# What you need to do
Each entry here is to be restated word for word.

# Supplied data
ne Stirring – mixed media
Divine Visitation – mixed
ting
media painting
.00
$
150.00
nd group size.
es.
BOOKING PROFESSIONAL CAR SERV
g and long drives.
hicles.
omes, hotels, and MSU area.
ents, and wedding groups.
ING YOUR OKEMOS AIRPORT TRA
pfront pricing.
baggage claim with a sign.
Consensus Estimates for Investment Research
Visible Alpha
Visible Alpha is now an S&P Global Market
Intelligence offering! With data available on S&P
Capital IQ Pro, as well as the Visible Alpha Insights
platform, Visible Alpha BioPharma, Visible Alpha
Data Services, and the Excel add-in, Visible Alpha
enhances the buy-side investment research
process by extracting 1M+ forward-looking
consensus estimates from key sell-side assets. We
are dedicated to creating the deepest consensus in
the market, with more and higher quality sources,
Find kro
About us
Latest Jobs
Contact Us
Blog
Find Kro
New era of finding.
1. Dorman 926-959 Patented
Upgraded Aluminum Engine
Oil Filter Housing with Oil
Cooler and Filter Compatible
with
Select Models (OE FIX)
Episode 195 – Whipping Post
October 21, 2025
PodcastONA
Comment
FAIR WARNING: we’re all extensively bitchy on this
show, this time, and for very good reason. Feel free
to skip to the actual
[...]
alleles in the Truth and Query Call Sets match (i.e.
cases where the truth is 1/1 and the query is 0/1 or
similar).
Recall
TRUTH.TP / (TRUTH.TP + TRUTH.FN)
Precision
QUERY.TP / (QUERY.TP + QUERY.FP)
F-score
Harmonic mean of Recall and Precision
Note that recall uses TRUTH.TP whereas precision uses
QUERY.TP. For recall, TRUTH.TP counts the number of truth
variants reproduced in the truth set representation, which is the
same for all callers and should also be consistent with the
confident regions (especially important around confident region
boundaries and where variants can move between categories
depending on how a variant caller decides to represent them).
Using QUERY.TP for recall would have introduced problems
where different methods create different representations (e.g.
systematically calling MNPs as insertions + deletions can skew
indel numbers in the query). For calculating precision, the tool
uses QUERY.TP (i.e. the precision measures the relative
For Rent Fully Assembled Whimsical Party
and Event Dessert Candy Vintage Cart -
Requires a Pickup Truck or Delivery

# Task solution
ne Stirring – mixed media
Divine Visitation – mixed
ting
media painting
.00
$
150.00
nd group size.
es.
BOOKING PROFESSIONAL CAR SERV
g and long drives.
hicles.
omes, hotels, and MSU area.
ents, and wedding groups.
ING YOUR OKEMOS AIRPORT TRA
pfront pricing.
baggage claim with a sign.
Consensus Estimates for Investment Research
Visible Alpha
Visible Alpha is now an S&P Global Market
Intelligence offering! With data available on S&P
Capital IQ Pro, as well as the Visible Alpha Insights
platform, Visible Alpha BioPharma, Visible Alpha
Data Services, and the Excel add-in, Visible Alpha
enhances the buy-side investment research
process by extracting 1M+ forward-looking
consensus estimates from key sell-side assets. We
are dedicated to creating the deepest consensus in
the market, with more and higher quality sources,
Find kro
About us
Latest Jobs
Contact Us
Blog
Find Kro
New era of finding.
1. Dorman 926-959 Patented
Upgraded Aluminum Engine
Oil Filter Housing with Oil
Cooler and Filter Compatible
with
Select Models (OE FIX)
Episode 195 – Whipping Post
October 21, 2025
PodcastONA
Comment
FAIR WARNING: we’re all extensively bitchy on this
show, this time, and for very good reason. Feel free
to skip to the actual
[...]
alleles in the Truth and Query Call Sets match (i.e.
cases where the truth is 1/1 and the query is 0/1 or
similar).
Recall
TRUTH.TP / (TRUTH.TP + TRUTH.FN)
Precision
QUERY.TP / (QUERY.TP + QUERY.FP)
F-score
Harmonic mean of Recall and Precision
Note that recall uses TRUTH.TP whereas precision uses
QUERY.TP. For recall, TRUTH.TP counts the number of truth
variants reproduced in the truth set representation, which is the
same for all callers and should also be consistent with the
confident regions (especially important around confident region
boundaries and where variants can move between categories
depending on how a variant caller decides to represent them).
Using QUERY.TP for recall would have introduced problems
where different methods create different representations (e.g.
systematically calling MNPs as insertions + deletions can skew
indel numbers in the query). For calculating precision, the tool
uses QUERY.TP (i.e. the precision measures the relative
For Rent Fully Assembled Whimsical Party
and Event Dessert Candy Vintage Cart -
Requires a Pickup Truck or Delivery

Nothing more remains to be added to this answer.